Elza Fiúza/Agência Brasil

O fogo ainda é muito utilizado no campo. Na agricultura, é ferramenta de preparo das áreas para plantio e, na pecuária, é aplicado para renovar pastos com infestação de plantas invasoras e para eliminar os resíduos de capim rejeitados pelo gado. O amplo uso dessas técnicas está relacionado, principalmente, ao baixo custo e à fácil adoção, mas os prejuízos são igualmente numerosos.

Cerca de 75% das emissões brasileiras de gases contribuintes para mudanças climáticas são associadas ao uso do solo, ou seja, a queimadas que geram desmatamentos, principalmente na Amazônia. O dado é de estudo feito pela Empresa Brasileira de Pesquisa Agropecuária (Embrapa), em parceria com a Universidade de São Paulo, o Instituto de Pesquisa Ambiental da Amazônia, a Universidade Federal Rural da Amazônia e o The Woods Hole Research Center (Instituto de Pesquisas Norte-americano sobre Mudanças Climáticas).

Mas há outras alternativas ao uso do fogo. Hoje existem estudos e aplicações de sistemas agropecuários sustentáveis, que não provocam o esgotamento do solo, da água e do ar, alerta o pesquisador da Embrapa Roraima, Haron Xaud. “O uso frequente do fogo vai degradando os sistemas, que perdem em biodiversidade e em propriedades do solo, e que prejudicam a produção no médio e longo prazo. São impactos negativos que não possuem contrapartidas positivas relevantes para justificar o manejo do fogo”, explica.

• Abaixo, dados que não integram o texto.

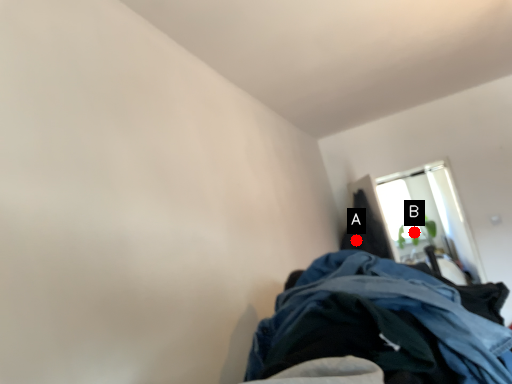 Question: Two points are circled on the image, labeled by A and B beside each circle. Which of the following is the closest to the observer?

Choices:
 (A) A is closer
 (B) B is closer

Answer: (A) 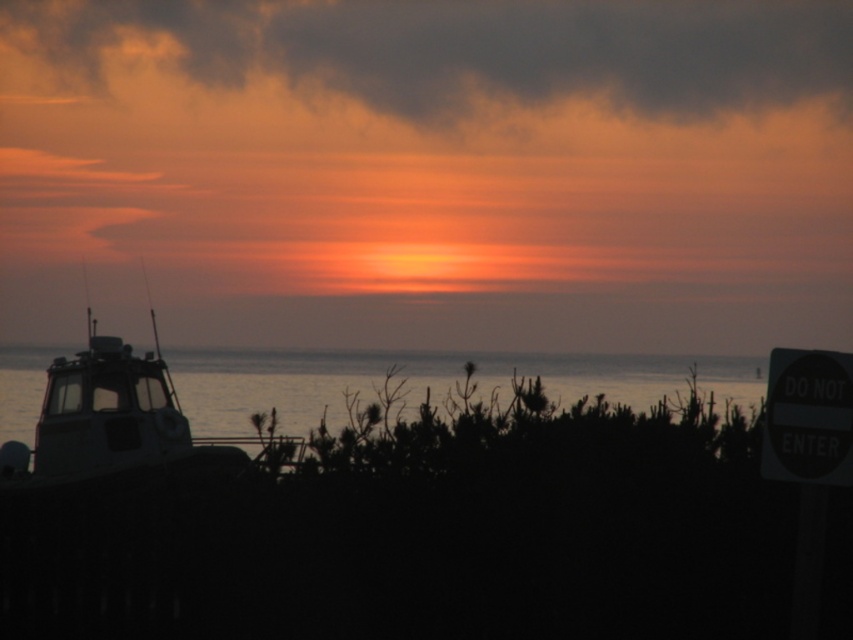 You are an observer looking at the sunset scene. You notice the cloudy sky at upper center and the silhouette metal boat at left. Which object is closer to you?

The cloudy sky at upper center is closer to you because the silhouette metal boat at left is behind it.

In the scene shown: You are an astronomer observing the sunset and notice the cloudy sky at upper center and the silhouette metal boat at left. Which object appears larger in the sky?

The silhouette metal boat at left appears larger than the cloudy sky at upper center because the cloudy sky at upper center has a smaller size compared to the silhouette metal boat at left. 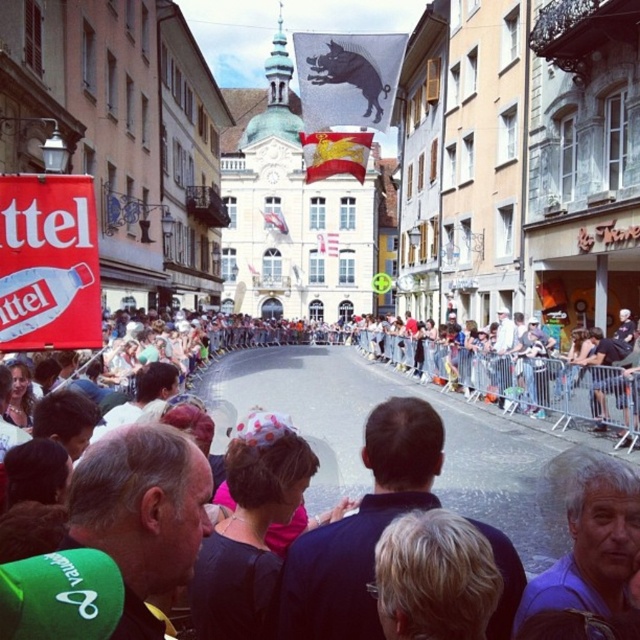 Does white plastic sign at upper left have a greater height compared to gray hair at center?

Correct, white plastic sign at upper left is much taller as gray hair at center.

Is white plastic sign at upper left wider than gray hair at center?

Incorrect, white plastic sign at upper left's width does not surpass gray hair at center's.

Which is in front, point (64, 296) or point (563, 465)?

Point (563, 465)

You are a GUI agent. You are given a task and a screenshot of the screen. Output one action in this format:
    pyautogui.click(x=<x>, y=<y>)
    Task: Click on the white plastic sign at upper left
    This screenshot has width=640, height=640.
    Given the screenshot: What is the action you would take?
    pyautogui.click(x=49, y=262)

Can you confirm if matte black banner at center is positioned below white plastic sign at upper left?

Correct, matte black banner at center is located below white plastic sign at upper left.

Does matte black banner at center appear over white plastic sign at upper left?

No.

Is point (536, 428) in front of point (26, 253)?

No, it is behind (26, 253).

Find the location of a particular element. matte black banner at center is located at coordinates (362, 426).

Does matte black banner at center have a larger size compared to gray hair at center?

Correct, matte black banner at center is larger in size than gray hair at center.

Can you confirm if matte black banner at center is wider than gray hair at center?

Yes.

Is point (268, 376) positioned after point (568, 451)?

Yes, it is.

Locate an element on the screen. matte black banner at center is located at coordinates (362, 426). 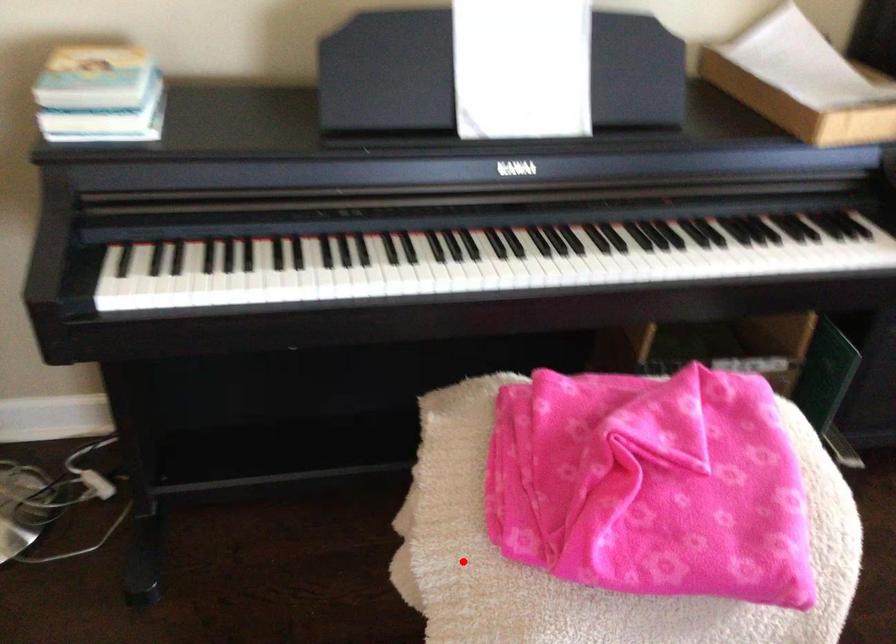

Conheça algumas das técnicas alternativas ao uso do fogo já usadas no País e disseminadas por técnicos de órgãos públicos de apoio aos produtores rurais:

Sistemas agroflorestais (SAFs)

Agricultor, conheça alternativas ao uso do fogo nas plantações

Sistemas agroflorestais aumentam a produtividade sem necessidade de preparo do terreno com fogo – Foto: Arquivo/Governo do Espírito Santo

A iniciativa promove o consórcio, que é o cultivo de duas ou mais culturas em uma mesma área e ao mesmo tempo. O sistema ainda cultiva espécies arbóreas para restaurar florestas e recuperar áreas degradadas. Algumas vantagens desse sistema, segundo a Embrapa, são: menos limitações de terreno e riscos de degradação inerentes à atividade agrícola; otimização da produtividade; queda na perda de fertilidade do solo; queda do ataque de pragas. Já a inclusão das árvores apoiam na recuperação das funções ecológicas, no combate à erosão, no aporte de matéria orgânica e na restauração da fertilidade do solo.

“A utilização dos SAFs permite uma maior produtividade geral por área utilizada e por mais tempo. Isto promove o aumento da renda e fixa o produtor rural em uma mesma área que vai aumentando seu valor ao longo dos anos”, explica Haron Xaud.

Sistema plantio direto (SPD)

Agricultor, conheça alternativas ao uso do fogo nas plantações

O plantio direto promove a conservação e o enriquecimento do solo com matéria orgânica – Foto: Joatan Silva/Governo do Tocantins

Nesse sistema, o plantio não conta com etapas do preparo da aração e da gradagem. O solo é mantido coberto por plantas em desenvolvimento e resíduos vegetais, que o protegem do impacto direto das gotas de chuva e das erosões hídrica e eólica. O plantio é feito de forma simples, com abertura do sulco de semeadura, semeadura, adubação e, eventualmente, com aplicação de herbicidas.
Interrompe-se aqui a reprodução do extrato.